Just when it seemed that all was lost, I ran across a website (repl.it) that lets you write and post example code in many different languages. It supports not just Java, but Swing, the horrible graphics library that was in use at the time. So now it is up and running. If you try it, be patient, it takes quite a while after you hit the “Run” button to actually start up.

[Edit May 2021: repl.it is now replit.com, and they fixed quite a few of their Swing problems! So it works reasonably well, but you do need to wait 10+ seconds for it to start up.] I almost said, “happily up and running,” but really does not quite make it to “happily.” The repl.it support for Swing still has some kinks to work out… like, the shift key doesn’t work. So you can’t type “zeroes+ones=binary” into the formula slot. Fortunately, it is a pretty good program, and you can type “zeroes=binary-ones” and get the answer. I slowed it up so that you can watch the digits flip, and that part looks better when it is running locally, but oh well. Also, the applet looked quite shrunken until I realized you could get it to be a reasonable size by dragging the dividers to resize the panes.

To do this, I wound up putting the source code on GitHub.

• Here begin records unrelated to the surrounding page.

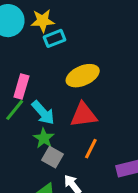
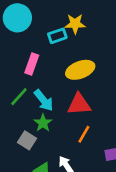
yellow star: (43, 21) -> (75, 24), moved
pink rectangle: (21, 87) -> (32, 64), moved
gray square: (53, 157) -> (27, 140), moved

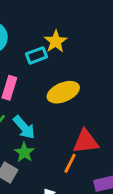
yellow star: (75, 24) -> (56, 41), turned -30
red triangle: (79, 104) -> (86, 142), moved

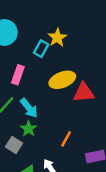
cyan rectangle: (36, 55) -> (41, 49), turned -42
red triangle: (86, 142) -> (84, 93), moved

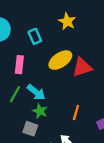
yellow star: (57, 38) -> (67, 21), moved
cyan rectangle: (41, 49) -> (35, 36), turned -40

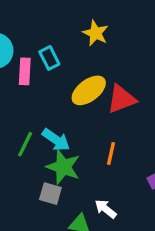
pink rectangle: (19, 65) -> (25, 71), moved
green star: (40, 111) -> (63, 167), size x1.5
orange line: (76, 112) -> (111, 154), moved

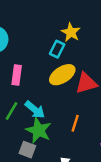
cyan rectangle: (49, 58) -> (57, 49), moved, turned 49
pink rectangle: (25, 71) -> (17, 75), moved

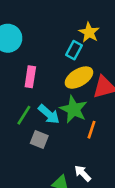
green star: (39, 130) -> (74, 109), moved
gray square: (27, 150) -> (39, 140), moved

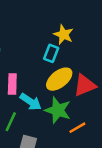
cyan arrow: (49, 114) -> (31, 102), moved
orange line: (91, 130) -> (77, 128), turned 48

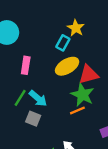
cyan arrow: (31, 102) -> (38, 98), moved
green star: (58, 110) -> (82, 95), moved

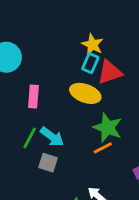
cyan rectangle: (63, 43) -> (90, 63), moved
yellow ellipse: (67, 66) -> (85, 93), turned 55
red triangle: (88, 74) -> (110, 72), moved

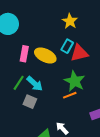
cyan rectangle: (90, 63) -> (67, 46), moved
red triangle: (110, 72) -> (79, 53), moved
yellow ellipse: (85, 93) -> (45, 55), moved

There is now a decent amount of explanation in the README file, including instructions for the simplest way to run it locally, which is in VS Code. [Edit Jan 22, 2020: this actually got me started on dusting out my old garage of programming projects; you can click to see the cleaned-up results.]

It turns out that Ben didn’t get interested in programming until a few years later, but since then it’s been an on-and-off hobby of mine. It turns out there were a few other projects whose technologies are obsolete, although I did migrate the Minesweeper game to Javascript, minus some of the more interesting features. When I complained about Swing, David Coletta suggested I learn Flex, and there were a couple small Flex projects in various states of incompletion. Alas, poor Flash player.

Although these technologies are not exactly shiny and new, I don’t think that there is any technical reason why they couldn’t still be made to work. These programs are obsolete as a result of commercial decisions by the colossi of Apple, Oracle, Google, etc. Not that it makes any difference in my case, but clearly many companies have had to devote huge amounts of time to finding alternate solutions when some of these options are no longer possible.

Edit Jan 8, 2020: no news from repl.it about bug fixes (not very surprising consider that they seem to support about 40 computer languages). I did some experimenting with Webswing, which seems to be very well done; at some point I may give it a real go. But then it occurred to me that since I have it running on my own computer, I could just make a video and post it. Duh. (It’s only 20 seconds long.)

[Edit Feb 3, 2020: eerily enough, the same calendar, on my birthday, had the puzzle “TWO+TWO=FOUR,” to be solved in base 8, where it said there are 5 solutions. I fired up the program and, lo and behold, that is correct!]